Prende il via il 7 luglio 2014 la procedura che impegna i conducenti di Umbria Mobilità a controllare che i passeggeri in salita a ciascuna fermata siano in possesso di idoneo titolo di viaggio. Accedendo nell’autobus, il passeggero è tenuto ad esibire il proprio titolo di viaggio al Conducente. È compito del Conducente controllare ed eventualmente richiedere che il titolo di viaggio venga mostrato.

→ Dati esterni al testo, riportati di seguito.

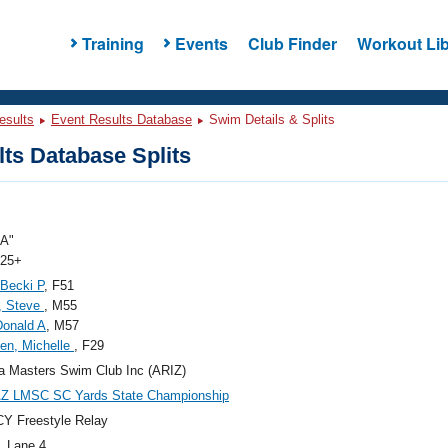
Training
Events
Club Finder
Workout Lib
esults
Event Results Database
Swim Details & Splits
ts Database Splits
"A"
 25+
 Becki P
, F51
, Steve
, M55
 Donald A
, M57
en, Michelle
, F29
a Masters Swim Club Inc (ARIZ)
AZ LMSC SC Yards State Championship
Y Freestyle Relay
, Lane 4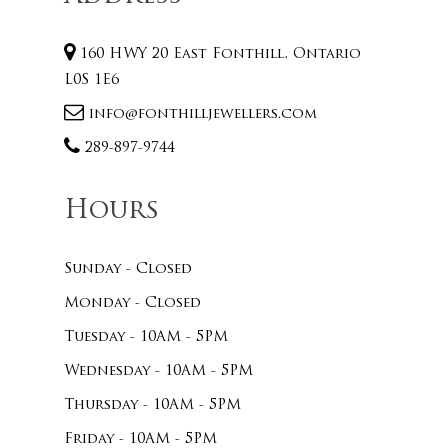
160 HWY 20 East Fonthill, Ontario
L0S 1E6
info@fonthilljewellers.com
289-897-9744
Hours
Sunday - Closed
Monday - Closed
Tuesday - 10AM - 5PM
Wednesday - 10AM - 5PM
Thursday - 10AM - 5PM
Friday - 10AM - 5PM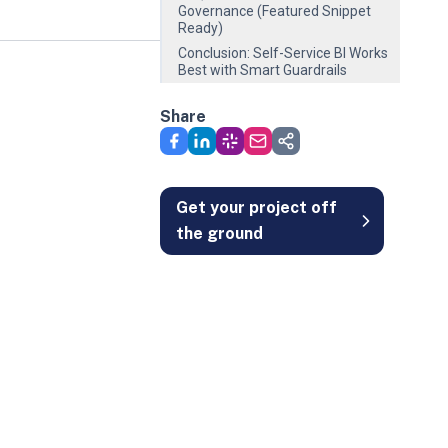
Governance (Featured Snippet
Ready)
Conclusion: Self-Service BI Works
Best with Smart Guardrails
Share
Get your project off
the ground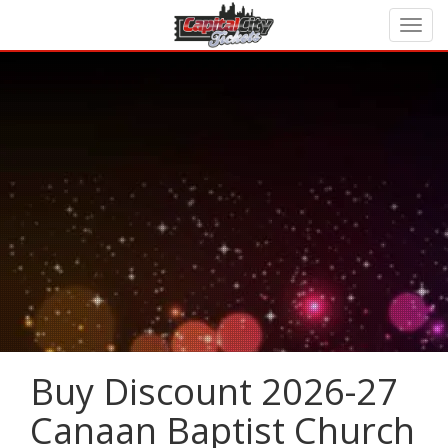
Buy Discount 2026-27
Canaan Baptist Church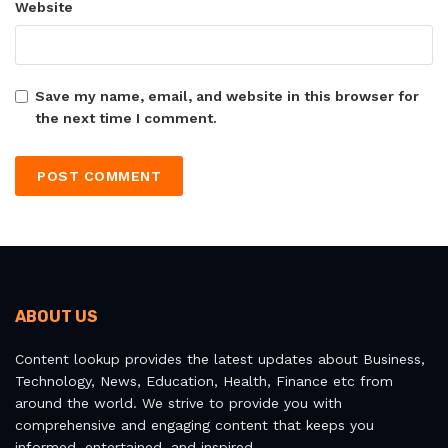
Website
Save my name, email, and website in this browser for
the next time I comment.
ABOUT US
Content lookup provides the latest updates about Business,
Technology, News, Education, Health, Finance etc from
around the world. We strive to provide you with
comprehensive and engaging content that keeps you
informed, entertained, and inspired.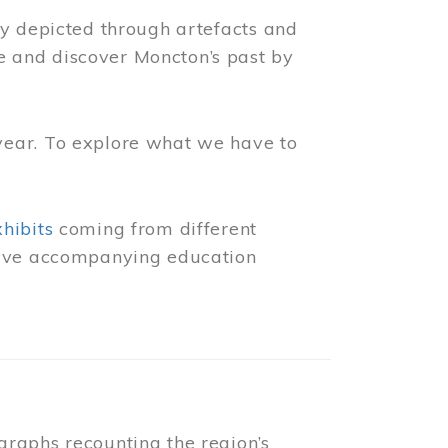
ly depicted through artefacts and
 and discover Moncton’s past by
year. To explore what we have to
xhibits
coming from different
 have accompanying education
raphs recounting the region’s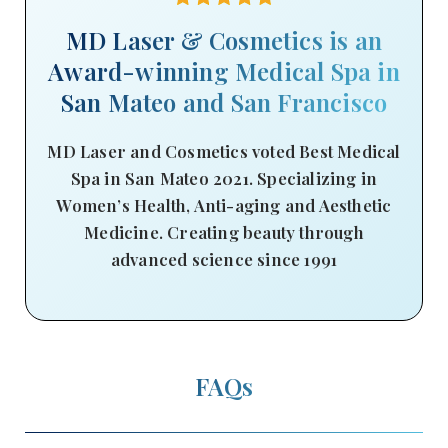
MD Laser & Cosmetics is an
Award-winning Medical Spa in
San Mateo and San Francisco
MD Laser and Cosmetics voted Best Medical
Spa in San Mateo 2021. Specializing in
Women’s Health, Anti-aging and Aesthetic
Medicine. Creating beauty through
advanced science since 1991
FAQs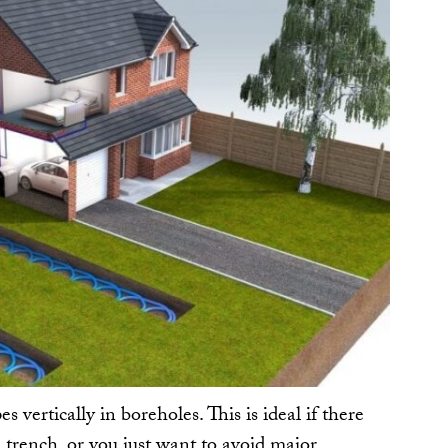
s vertically in boreholes. This is ideal if there
l trench, or you just want to avoid major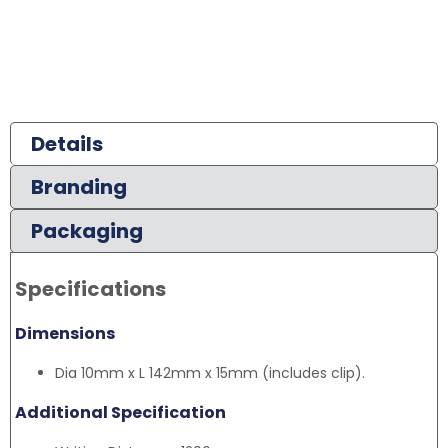
Details
Branding
Packaging
Specifications
Dimensions
Dia 10mm x L 142mm x 15mm (includes clip).
Additional Specification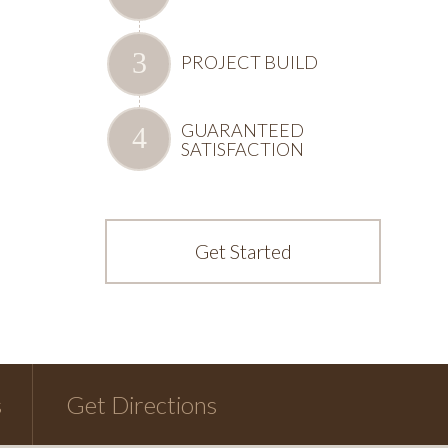
PROJECT BUILD
GUARANTEED
SATISFACTION
Get Started
s
Get Directions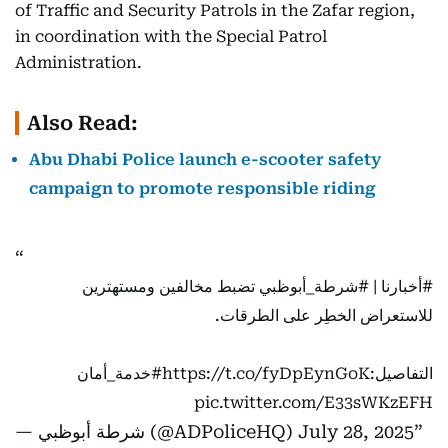
of Traffic and Security Patrols in the Zafar region,
in coordination with the Special Patrol
Administration.
Also Read:
Abu Dhabi Police launch e-scooter safety
campaign to promote responsible riding
تضبط مخالفين ومستهترين
#شرطة_أبوظبي
|
#أخبارنا
للاستعراض الخطِر على الطرقات.
#خدمة_أمان
https://t.co/fyDpEynGoK
التفاصيل:
pic.twitter.com/E33sWKzEFH
— شرطة أبوظبي (@ADPoliceHQ)
July 28, 2025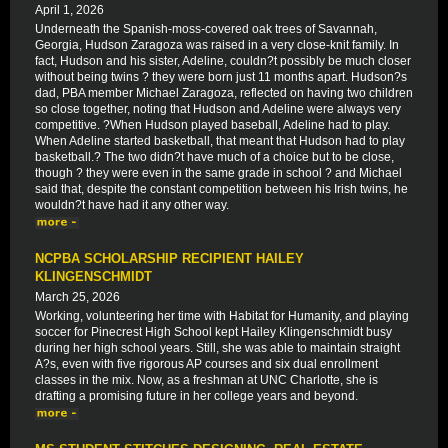
April 1, 2026
Underneath the Spanish-moss-covered oak trees of Savannah,
Georgia, Hudson Zaragoza was raised in a very close-knit family. In
fact, Hudson and his sister, Adeline, couldn?t possibly be much closer
without being twins ? they were born just 11 months apart. Hudson?s
dad, PBA member Michael Zaragoza, reflected on having two children
so close together, noting that Hudson and Adeline were always very
competitive. ?When Hudson played baseball, Adeline had to play.
When Adeline started basketball, that meant that Hudson had to play
basketball.? The two didn?t have much of a choice but to be close,
though ? they were even in the same grade in school ? and Michael
said that, despite the constant competition between his Irish twins, he
wouldn?t have had it any other way.
NCPBA SCHOLARSHIP RECIPIENT HAILEY
KLINGENSCHMIDT
March 25, 2026
Working, volunteering her time with Habitat for Humanity, and playing
soccer for Pinecrest High School kept Hailey Klingenschmidt busy
during her high school years. Still, she was able to maintain straight
A?s, even with five rigorous AP courses and six dual enrollment
classes in the mix. Now, as a freshman at UNC Charlotte, she is
drafting a promising future in her college years and beyond.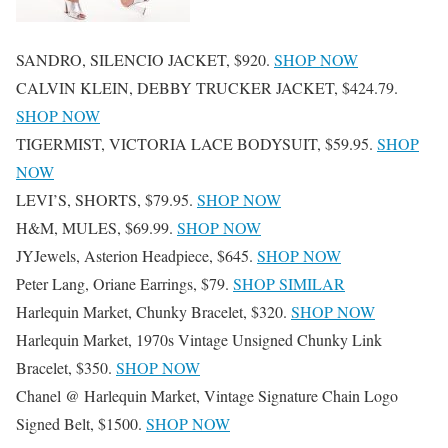
SANDRO, SILENCIO JACKET, $920.
SHOP NOW
CALVIN KLEIN, DEBBY TRUCKER JACKET, $424.79.
SHOP NOW
TIGERMIST, VICTORIA LACE BODYSUIT, $59.95.
SHOP
NOW
LEVI’S, SHORTS, $79.95.
SHOP NOW
H&M, MULES, $69.99.
SHOP NOW
JYJewels, Asterion Headpiece, $645.
SHOP NOW
Peter Lang, Oriane Earrings, $79.
SHOP SIMILAR
Harlequin Market, Chunky Bracelet, $320.
SHOP NOW
Harlequin Market, 1970s Vintage Unsigned Chunky Link
Bracelet, $350.
SHOP NOW
Chanel @ Harlequin Market, Vintage Signature Chain Logo
Signed Belt, $1500.
SHOP NOW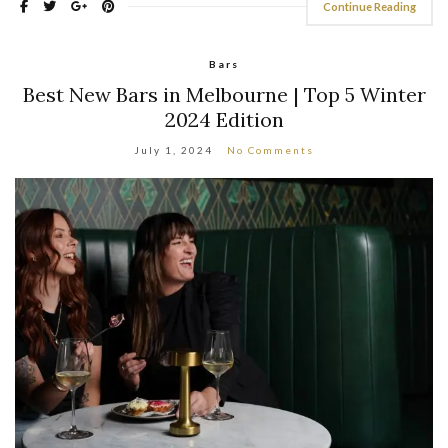
Continue Reading
Bars
Best New Bars in Melbourne | Top 5 Winter
2024 Edition
July 1, 2024
No Comments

"Nel caso  - spiegano da Umbria Mobilità - in cui il passeggero non sia in possesso di idoneo titolo di viaggio, il Conducente: procederà a vendere il biglietto a bordo a prezzo maggiorato attingendo alla propria dotazione; a fronte di un rifiuto del passeggero, il conducente è tenuto, ad autobus fermo, a segnalare il fatto alla Centrale Operativa".
 
"Inoltre, - conclude la nota - al capolinea dei servizi extraurbani, l’Operatore di Esercizio, provvede, durante il tempo di incarrozzamento che precede la partenza della corsa, a controllare il possesso di regolare titolo di viaggio da parte dei viaggiatori in salita sull’autobus. In caso di riscontrata irregolarità lo stesso Operatore, analogamente a quanto previsto per i servizi urbani, procede a vendere il biglietto a bordo a prezzo maggiorato o, in caso di rifiuto, a contattare la Centrale Operativa".  In tutti gli autobus, inclusi quelli a tre porte, l’accesso al mezzo avviene dalla porta anteriore e l’uscita dalla seconda porta (salvo i casi previsti da deroga).